In terms of testosterone therapy, the risks of many side effects are listed above, but it is important to remember that lipid profiles (cholesterol patterns) are likely to be detrimentally affected in women with hyperandrogenism (too much testosterone or similar male type hormones.)
So which estrogen should I take? What about bioidentical hormones?
Bioidentical is simply a nifty marketing term. It implies a hormone formulation that is biochemically indistinguishable from the hormone made in a woman’s body. There are actually a multitude of available “bioidentical” estrogen and progesterone formulations available by prescription and approved by the FDA. These come as pills, injections, patches, creams, gels and vaginal rings. The fact that a therapy is identical to a naturally occurring hormone does not mean that the medication was naturally formulated. Most hormone therapies are derived from plants, but are synthesized in a lab. The closest thing to “natural” hormones would be Premarin, derived from “PREgnant MAre urINe,” horse pee. It is frequently my first choice, and millions of women have been well served by that medication. It is the most studied form of hormone replacement, and the primary subject of the Womens’ Health Initiative.

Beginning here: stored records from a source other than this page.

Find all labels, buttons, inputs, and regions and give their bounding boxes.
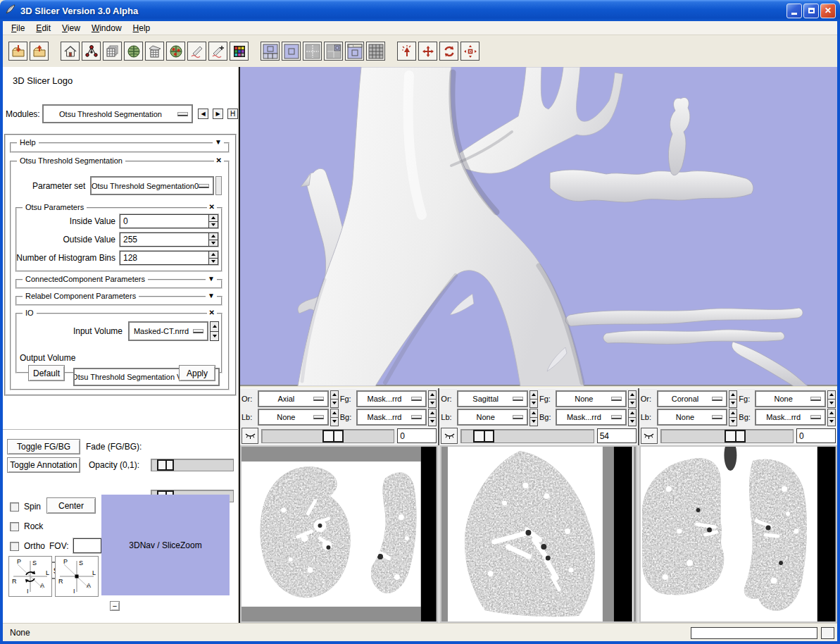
- viewport-3d[interactable]: [240, 67, 837, 386]
- visibility-eye-icon[interactable]: [242, 428, 258, 444]
- fiducials-icon[interactable]: [124, 42, 143, 61]
- background-spinner[interactable]: [628, 409, 637, 426]
- help-section[interactable]: Help ▼: [10, 142, 230, 153]
- mouse-zoom-icon[interactable]: [460, 42, 479, 61]
- visibility-eye-icon[interactable]: [441, 428, 458, 444]
- label-layer-dropdown[interactable]: None: [258, 409, 329, 426]
- rock-checkbox[interactable]: [10, 522, 19, 531]
- scene-tree-icon[interactable]: [82, 42, 101, 61]
- viewport-coronal[interactable]: [639, 445, 837, 623]
- background-dropdown[interactable]: Mask...rrd: [556, 409, 627, 426]
- center-button[interactable]: Center: [46, 497, 96, 514]
- maximize-button[interactable]: [803, 4, 819, 18]
- collapse-icon[interactable]: ▼: [206, 292, 217, 299]
- orientation-axes-widget[interactable]: SI RL PA: [55, 556, 99, 597]
- module-next-button[interactable]: ▶: [213, 109, 223, 119]
- measure-add-icon[interactable]: [208, 42, 227, 61]
- viewport-sagittal[interactable]: [440, 445, 638, 623]
- mouse-pan-icon[interactable]: [418, 42, 437, 61]
- visibility-eye-icon[interactable]: [641, 428, 658, 444]
- background-dropdown[interactable]: Mask...rrd: [356, 409, 427, 426]
- slice-offset-value[interactable]: 54: [597, 428, 637, 443]
- layout-conventional-icon[interactable]: [261, 42, 280, 61]
- save-scene-icon[interactable]: [30, 42, 49, 61]
- volumes-icon[interactable]: [103, 42, 122, 61]
- nav-zoom-widget[interactable]: 3DNav / SliceZoom: [101, 495, 230, 595]
- colors-icon[interactable]: [230, 42, 249, 61]
- background-dropdown[interactable]: Mask...rrd: [755, 409, 826, 426]
- background-spinner[interactable]: [827, 409, 836, 426]
- orientation-spinner[interactable]: [729, 390, 737, 408]
- fiducial-list-icon[interactable]: [166, 42, 185, 61]
- orientation-dropdown[interactable]: Axial: [258, 390, 329, 407]
- foreground-dropdown[interactable]: Mask...rrd: [356, 390, 427, 407]
- connected-component-section[interactable]: ConnectedComponent Parameters ▼: [15, 279, 222, 289]
- toggle-fgbg-button[interactable]: Toggle FG/BG: [7, 439, 80, 454]
- parameter-set-dropdown[interactable]: Otsu Threshold Segmentation0: [90, 176, 214, 195]
- slice-offset-slider[interactable]: [460, 429, 594, 443]
- histogram-bins-field[interactable]: 128: [120, 251, 218, 265]
- mouse-pick-icon[interactable]: [397, 42, 416, 61]
- foreground-spinner[interactable]: [628, 390, 637, 408]
- inside-value-field[interactable]: 0: [120, 214, 218, 228]
- modules-dropdown[interactable]: Otsu Threshold Segmentation: [42, 104, 193, 123]
- module-history-button[interactable]: H: [227, 109, 238, 119]
- foreground-dropdown[interactable]: None: [556, 390, 627, 407]
- fade-slider[interactable]: [151, 459, 234, 471]
- mouse-rotate-icon[interactable]: [439, 42, 458, 61]
- menu-edit[interactable]: Edit: [30, 22, 56, 35]
- nav-zoom-out-button[interactable]: −: [110, 601, 120, 611]
- slice-offset-slider[interactable]: [660, 429, 794, 443]
- close-section-icon[interactable]: ✕: [207, 309, 217, 316]
- minimize-button[interactable]: [786, 4, 802, 18]
- close-section-icon[interactable]: ✕: [207, 203, 217, 211]
- resize-grip[interactable]: [821, 627, 834, 639]
- slice-offset-value[interactable]: 0: [397, 428, 437, 443]
- menu-window[interactable]: Window: [86, 22, 127, 35]
- label-layer-dropdown[interactable]: None: [457, 409, 528, 426]
- orientation-gyro-widget[interactable]: SI RL PA: [8, 556, 52, 597]
- menu-file[interactable]: File: [6, 22, 30, 35]
- load-scene-icon[interactable]: [8, 42, 27, 61]
- layout-3d-corner-icon[interactable]: [324, 42, 343, 61]
- module-prev-button[interactable]: ◀: [198, 109, 208, 119]
- orientation-spinner[interactable]: [330, 390, 339, 408]
- slice-offset-value[interactable]: 0: [796, 428, 836, 443]
- background-spinner[interactable]: [428, 409, 437, 426]
- spin-checkbox[interactable]: [10, 502, 19, 512]
- layout-tabbed-icon[interactable]: [345, 42, 364, 61]
- slice-offset-slider[interactable]: [261, 429, 394, 443]
- slice-model-icon[interactable]: [145, 42, 164, 61]
- foreground-spinner[interactable]: [827, 390, 836, 408]
- parameter-set-spinner[interactable]: [215, 176, 222, 195]
- close-button[interactable]: ✕: [820, 4, 836, 18]
- input-volume-spinner[interactable]: [210, 321, 219, 341]
- menu-help[interactable]: Help: [127, 22, 156, 35]
- collapse-icon[interactable]: ▼: [213, 138, 224, 146]
- menu-view[interactable]: View: [56, 22, 86, 35]
- measure-icon[interactable]: [187, 42, 206, 61]
- viewport-axial[interactable]: [240, 445, 438, 623]
- home-icon[interactable]: [61, 42, 80, 61]
- relabel-component-section[interactable]: Relabel Component Parameters ▼: [15, 296, 222, 306]
- label-layer-dropdown[interactable]: None: [657, 409, 728, 426]
- orientation-dropdown[interactable]: Coronal: [657, 390, 728, 407]
- outside-value-field[interactable]: 255: [120, 233, 218, 247]
- input-volume-dropdown[interactable]: Masked-CT.nrrd: [128, 321, 208, 341]
- fov-input[interactable]: [73, 538, 101, 553]
- title-bar[interactable]: 3D Slicer Version 3.0 Alpha ✕: [0, 0, 840, 21]
- orientation-dropdown[interactable]: Sagittal: [457, 390, 528, 407]
- label-layer-spinner[interactable]: [529, 409, 538, 426]
- ortho-checkbox[interactable]: [10, 542, 19, 551]
- foreground-spinner[interactable]: [428, 390, 437, 408]
- foreground-dropdown[interactable]: None: [755, 390, 826, 407]
- close-section-icon[interactable]: ✕: [214, 156, 224, 164]
- default-button[interactable]: Default: [28, 365, 65, 381]
- apply-button[interactable]: Apply: [179, 365, 215, 381]
- orientation-spinner[interactable]: [529, 390, 538, 408]
- layout-four-up-icon[interactable]: [303, 42, 322, 61]
- layout-3d-only-icon[interactable]: [282, 42, 301, 61]
- toggle-annotation-button[interactable]: Toggle Annotation: [7, 457, 80, 473]
- collapse-icon[interactable]: ▼: [206, 275, 217, 283]
- label-layer-spinner[interactable]: [729, 409, 737, 426]
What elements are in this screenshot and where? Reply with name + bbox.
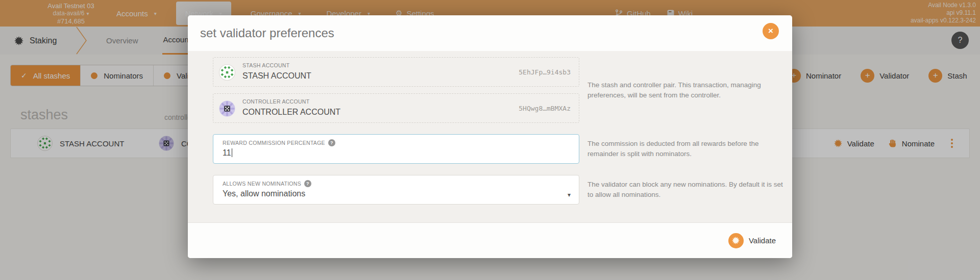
validate-star-icon bbox=[732, 237, 740, 244]
stash-account-field: STASH ACCOUNT STASH ACCOUNT 5EhJFp…9i4sb… bbox=[213, 57, 579, 87]
commission-input[interactable]: REWARD COMMISSION PERCENTAGE ? 11 bbox=[213, 134, 579, 164]
controller-identicon bbox=[219, 100, 235, 117]
nominations-selected-value: Yes, allow nominations bbox=[223, 189, 305, 198]
controller-field-label: CONTROLLER ACCOUNT bbox=[242, 98, 309, 105]
allow-nominations-select[interactable]: ALLOWS NEW NOMINATIONS ? Yes, allow nomi… bbox=[213, 175, 579, 205]
modal-body: STASH ACCOUNT STASH ACCOUNT 5EhJFp…9i4sb… bbox=[188, 51, 792, 222]
validate-button-label: Validate bbox=[749, 236, 776, 245]
help-icon: ? bbox=[328, 139, 335, 146]
modal-footer: Validate bbox=[188, 222, 792, 258]
nominations-form-row: ALLOWS NEW NOMINATIONS ? Yes, allow nomi… bbox=[188, 175, 792, 205]
stash-field-label: STASH ACCOUNT bbox=[242, 62, 289, 68]
accounts-helper-text: The stash and controller pair. This tran… bbox=[587, 57, 788, 123]
nominations-field-label: ALLOWS NEW NOMINATIONS bbox=[223, 181, 301, 187]
close-icon[interactable]: × bbox=[763, 23, 779, 39]
controller-account-address: 5HQwg8…mBMXAz bbox=[519, 105, 571, 112]
stash-account-address: 5EhJFp…9i4sb3 bbox=[519, 68, 571, 76]
validate-submit-button[interactable]: Validate bbox=[728, 233, 776, 248]
controller-account-field: CONTROLLER ACCOUNT CONTROLLER ACCOUNT 5H… bbox=[213, 93, 579, 123]
nominations-helper-text: The validator can block any new nominati… bbox=[587, 175, 788, 205]
help-icon: ? bbox=[304, 180, 311, 187]
commission-field-label: REWARD COMMISSION PERCENTAGE bbox=[223, 140, 325, 146]
modal-title: set validator preferences bbox=[200, 26, 334, 40]
commission-helper-text: The commission is deducted from all rewa… bbox=[587, 134, 788, 164]
controller-account-name: CONTROLLER ACCOUNT bbox=[242, 108, 340, 117]
staking-accounts-screen: Avail Testnet 03 data-avail/6▾ #714,685 … bbox=[0, 0, 980, 280]
set-validator-preferences-modal: set validator preferences × STASH ACCOUN… bbox=[188, 15, 792, 258]
accounts-form-row: STASH ACCOUNT STASH ACCOUNT 5EhJFp…9i4sb… bbox=[188, 57, 792, 123]
chevron-down-icon: ▾ bbox=[568, 191, 571, 198]
commission-form-row: REWARD COMMISSION PERCENTAGE ? 11 The co… bbox=[188, 134, 792, 164]
stash-identicon bbox=[219, 64, 235, 81]
text-cursor bbox=[232, 148, 232, 157]
stash-account-name: STASH ACCOUNT bbox=[242, 71, 311, 81]
modal-header: set validator preferences × bbox=[188, 15, 792, 51]
commission-value: 11 bbox=[223, 148, 231, 157]
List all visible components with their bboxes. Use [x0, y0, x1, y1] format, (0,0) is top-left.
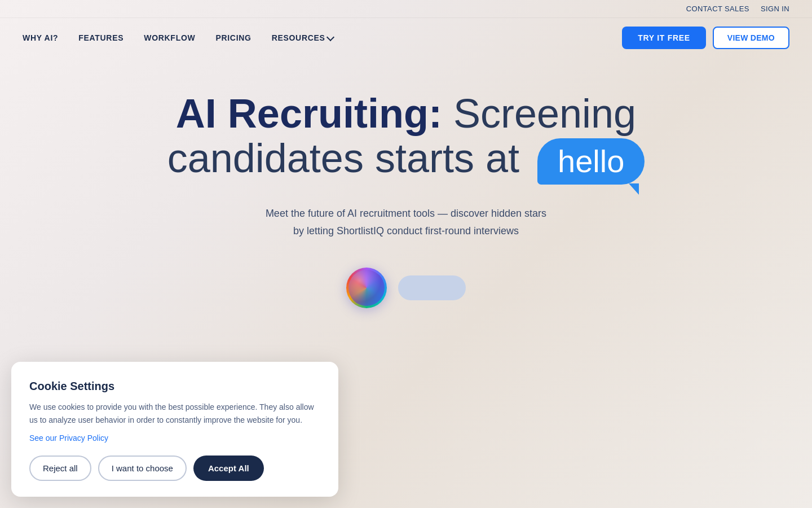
nav-workflow[interactable]: WORKFLOW — [144, 33, 195, 42]
accept-all-button[interactable]: Accept All — [193, 456, 264, 481]
sign-in-link[interactable]: SIGN IN — [761, 5, 789, 13]
demo-pill-graphic — [398, 275, 466, 300]
hero-title: AI Recruiting: Screeningcandidates start… — [167, 91, 645, 185]
try-free-button[interactable]: TRY IT FREE — [622, 27, 706, 49]
hero-title-bold: AI Recruiting: — [176, 91, 442, 136]
cookie-title: Cookie Settings — [29, 380, 320, 393]
chevron-down-icon — [326, 33, 334, 41]
demo-area — [346, 268, 466, 308]
view-demo-button[interactable]: VIEW DEMO — [713, 27, 789, 49]
nav-why-ai[interactable]: WHY AI? — [23, 33, 58, 42]
privacy-policy-link[interactable]: See our Privacy Policy — [29, 433, 108, 443]
hello-bubble: hello — [537, 138, 645, 185]
nav-resources[interactable]: RESOURCES — [272, 33, 333, 42]
nav-features[interactable]: FEATURES — [78, 33, 123, 42]
top-bar: CONTACT SALES SIGN IN — [0, 0, 812, 18]
hero-section: AI Recruiting: Screeningcandidates start… — [0, 58, 812, 331]
nav-links: WHY AI? FEATURES WORKFLOW PRICING RESOUR… — [23, 33, 333, 42]
want-to-choose-button[interactable]: I want to choose — [98, 456, 187, 481]
main-nav: WHY AI? FEATURES WORKFLOW PRICING RESOUR… — [0, 18, 812, 58]
cookie-body: We use cookies to provide you with the b… — [29, 401, 320, 426]
cookie-banner: Cookie Settings We use cookies to provid… — [11, 362, 338, 497]
nav-actions: TRY IT FREE VIEW DEMO — [622, 27, 789, 49]
nav-pricing[interactable]: PRICING — [215, 33, 251, 42]
hero-subtitle: Meet the future of AI recruitment tools … — [266, 205, 546, 239]
ai-orb-graphic — [346, 268, 387, 308]
cookie-actions: Reject all I want to choose Accept All — [29, 456, 320, 481]
reject-all-button[interactable]: Reject all — [29, 456, 91, 481]
contact-sales-link[interactable]: CONTACT SALES — [686, 5, 749, 13]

What I do not, in general, recommend is for a woman to go and have her medications compounded by a pharmacist when there is available a similar, affordable, FDA approved medication manufactured in an FDA monitored facility. If you have ever seen “It’s a Wonderful Life,” you have seen what could happen when a compounding pharmacist is having a bad day. Why would you want to rely on the uncertain supplies and potentially inconsistent techniques of formulation of an individual when you can have very consistently precise, safe, and dependable formulations made in a modern manufacturing facility? Medications are not like food, where the closest thing to homemade is better. Medications are more like ammunition, where precision and consistency are essential to safe use.
It is important to understand that the topics covered in this essay are very complex, and you should talk to your doctor (not your hairdresser or your grandmother) to get your questions answered to your satisfaction.